In a standard linear model $b$ represents the slope of the function with respect the input.
In the segmented power law $b_o$ is the slope and each subsequent $b_i$ are adjustment to the base slope for each segment.



In [None]:
# Run this cell to setup Colab. It will take a minute.
%%capture
# Specific repo version used in this notebook
!pip install pymc==4.1.1

# Colab needs this
%env MKL_THREADING_LAYER=GNU

# install ratingcurve library
!pip install git+https://github.com/thodson-usgs/rating-function-uncertainty.git

In [None]:
%load_ext autoreload
%autoreload 2

import matplotlib.pyplot as plt
import intake
import pymc as pm


from ratingcurve.ratingmodel import SegmentedRatingModel
from ratingcurve.plotting import plot_power_law_rating 

## Load Data

In [None]:
# load the data catalog
url = 'https://raw.githubusercontent.com/thodson-usgs/rating-function-uncertainty/main/data/rating_data_catalog.yml'
cat = intake.open_catalog(url)
list(cat)

### Select a dataset

In [None]:
# select a dataset
dataset = 'provo_natural'
df = cat[dataset].read()
df.head()

In [None]:
# plot the data
h_obs = df['stage'].values.reshape(-1,1)
q_obs = df['q'].values.reshape(-1,1)
q_sigma = df['q_sigma'].values.reshape(-1,1)

fig, ax = plt.subplots()
df.plot.scatter(x='q',y='stage', marker='o', ax=ax)
ax.set_xlabel("Discharge (cfs)")
ax.set_ylabel("Stage (ft)")

## Set model


In [None]:
segments = 1
powerrating = SegmentedRatingModel(q_obs, h_obs,  segments=segments,
                                   q_sigma = None, #not yet implemented
                                   prior = {'distribution':'uniform'})

In [None]:
with powerrating:
    method = 'advi'
    mean_field = pm.fit(method=method, n=150_000)
    trace = mean_field.sample(5000)

In [None]:
from ratingcurve.plotting import plot_power_law_rating 
plot_power_law_rating(powerrating,  trace, None)

In [None]:
import arviz as az
az.summary(trace, var_names=["w","a","sigma","hs"])

In [None]:
# what happens if we choose a different number of segments?

## Synthetic Data Exmaple

In [None]:
# load a dataset
n = 25
sim_df = cat['simulated_rating'].read()
df = sim_df.sample(n)
df = df.sort_values(by='q') #XXX sort or plotting goes crazy
#fig, ax = plt.subplots()
h_obs = df['stage'].values.reshape(-1,1)
q_obs = df['q'].values.reshape(-1,1)
ax = sim_df.plot(x='q',y='stage', color='k')
df.plot.scatter(x='q',y='stage', marker='o', color='red', ax=ax)

In [None]:
segments = 3
powerrating = SegmentedRatingModel(q_obs, h_obs,  segments=segments,
                                   #q_sigma = q_sigma,
                                   q_sigma = None,
                                   prior = {'distribution':'uniform'})


In [None]:
with powerrating:
    method = 'advi'
    mean_field = pm.fit(method=method, n=200_000)
    trace = mean_field.sample(5000)

In [None]:
# advi 
az.summary(trace, var_names=["w","a","sigma","hs"])

In [None]:
plot_power_law_rating(powerrating,  trace, None)
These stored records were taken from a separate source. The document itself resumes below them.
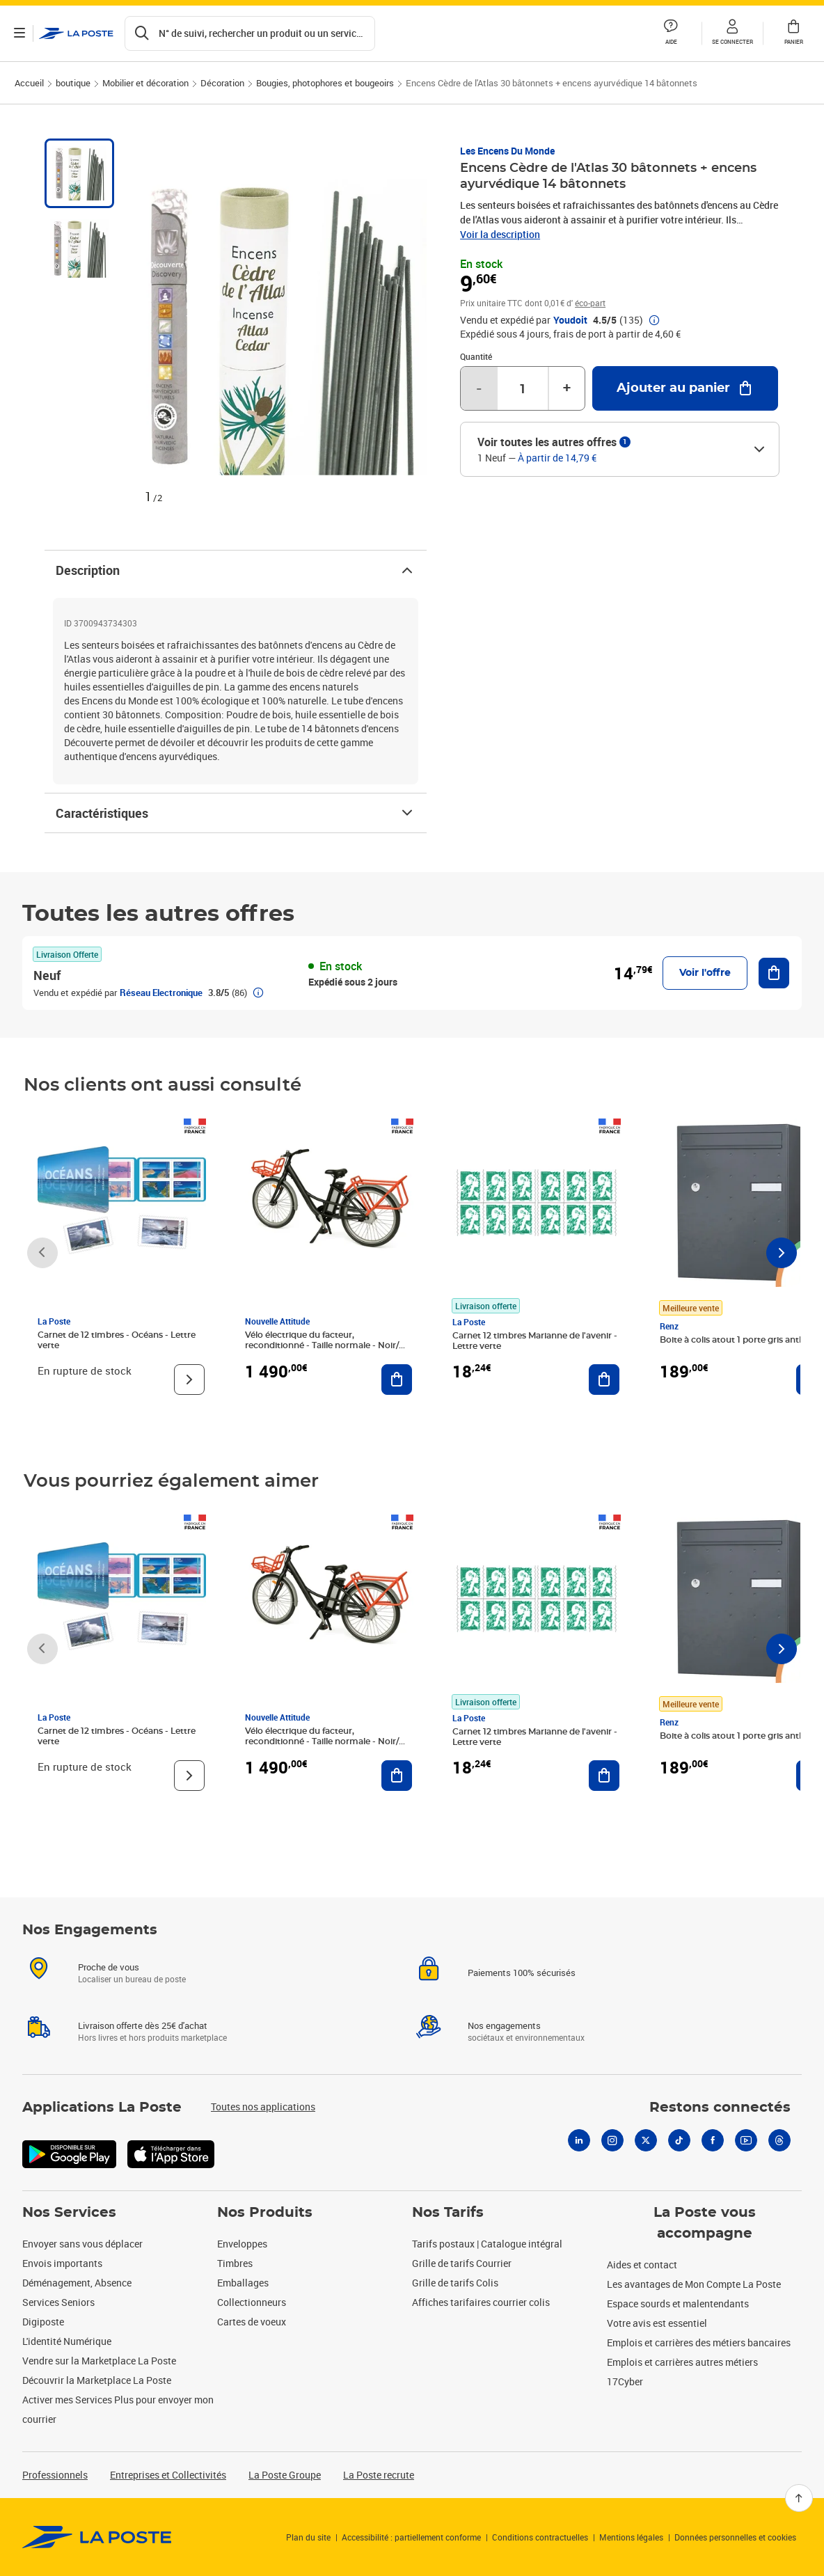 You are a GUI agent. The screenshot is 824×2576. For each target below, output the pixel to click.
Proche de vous (108, 1967)
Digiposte (43, 2321)
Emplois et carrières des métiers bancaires (699, 2342)
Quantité (476, 356)
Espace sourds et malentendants (678, 2303)
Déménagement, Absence (77, 2282)
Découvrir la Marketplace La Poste (96, 2380)
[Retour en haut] (799, 2498)
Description (235, 570)
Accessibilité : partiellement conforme (411, 2537)
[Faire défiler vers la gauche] (42, 1253)
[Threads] (779, 2140)
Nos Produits (264, 2213)
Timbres (235, 2263)
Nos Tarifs (448, 2213)
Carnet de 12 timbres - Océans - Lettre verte (117, 1340)
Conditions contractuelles (540, 2537)
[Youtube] (746, 2140)
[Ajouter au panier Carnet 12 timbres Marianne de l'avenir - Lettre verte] (604, 1379)
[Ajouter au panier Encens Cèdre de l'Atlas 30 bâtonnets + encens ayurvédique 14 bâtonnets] (685, 388)
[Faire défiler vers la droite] (781, 1253)
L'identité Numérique (66, 2341)
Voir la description (500, 234)
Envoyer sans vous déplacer (82, 2243)
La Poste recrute (378, 2474)
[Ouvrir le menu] (19, 33)
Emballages (243, 2282)
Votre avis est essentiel (657, 2323)
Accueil (29, 83)
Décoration (222, 83)
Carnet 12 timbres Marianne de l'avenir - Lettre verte (534, 1341)
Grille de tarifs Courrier (462, 2263)
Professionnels (55, 2474)
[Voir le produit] (189, 1379)
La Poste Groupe (284, 2474)
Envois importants (62, 2263)
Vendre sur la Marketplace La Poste (99, 2360)
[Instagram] (612, 2140)
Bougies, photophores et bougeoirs (325, 83)
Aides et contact (642, 2264)
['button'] (76, 33)
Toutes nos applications (263, 2106)
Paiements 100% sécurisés (522, 1972)
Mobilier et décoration (145, 83)
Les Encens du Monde (507, 150)
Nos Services (69, 2213)
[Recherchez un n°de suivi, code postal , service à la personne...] (250, 33)
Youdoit (570, 320)
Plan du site (308, 2537)
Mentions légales (631, 2537)
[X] (646, 2140)
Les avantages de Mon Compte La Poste (694, 2284)
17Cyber (625, 2381)
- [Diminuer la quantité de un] (479, 388)
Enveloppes (242, 2243)
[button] (732, 33)
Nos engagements (504, 2025)
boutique (73, 83)
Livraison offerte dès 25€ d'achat (142, 2025)
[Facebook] (713, 2140)
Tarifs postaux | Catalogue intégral (487, 2243)
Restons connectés (720, 2108)
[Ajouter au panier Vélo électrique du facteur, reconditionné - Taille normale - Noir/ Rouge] (396, 1379)
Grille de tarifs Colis (455, 2282)
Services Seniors (58, 2302)
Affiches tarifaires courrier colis (481, 2302)
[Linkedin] (579, 2140)
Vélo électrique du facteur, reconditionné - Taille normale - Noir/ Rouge (322, 1345)
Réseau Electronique (161, 992)
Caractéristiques (235, 813)
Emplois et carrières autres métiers (682, 2362)
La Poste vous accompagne (704, 2223)
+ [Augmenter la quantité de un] (566, 388)
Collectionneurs (251, 2302)
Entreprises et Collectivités (168, 2474)
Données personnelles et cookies (735, 2537)
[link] (97, 2537)
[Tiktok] (679, 2140)
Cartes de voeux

ADVI typically underestimates uncertainty; NUTS gives better results but will be slower for multiple segments.

In [None]:
# This may take several minutes
#n = 4
#with powerrating:
#    trace = pm.sample(tune=6000, chains=n, cores=n, target_accept=0.95)

In [None]:
plot_power_law_rating(powerrating,  trace, None)

#  Notes
This notebook demonstrates the segmented power law. Sometimes other models may work better.

Thanks to the USGS workflow, we can choose any model $f()$ for fitting a particular rating...

\begin{align}
q = f(\theta,s)
\end{align}
where f is the functional form of the rating: power law, spline, NN, etc.

Rather than use this function directly, USGS discritizes $q$
\begin{align}
d(f(\theta,s)) = \begin{bmatrix} s & \hat q \end{bmatrix}
\end{align}
and the discritized form is saved



1. To develop a rating, select a set of observations ($q_1$,$s_1$) and weights $w_1$, fit a rating model and  discritize to yield $\hat q_1$.

1. At a later point in time, develop a new rating from another (perhaps overlapping) set of observations ($q_2$, $s_2$, $w_2$) and discritize as $\hat q_2$.

1. As we accrue more ratings, we form a matrix $q_{ij}$, where $i$ is the rating and $j$ is the stage index. Flow at a particular time and stage ($t$,$s$) is estimated by interpolating between elements in this matrix.

1. After many ratings, we can apply Greg's approach to compute shift uncertainty at each stage $q_{,j}$.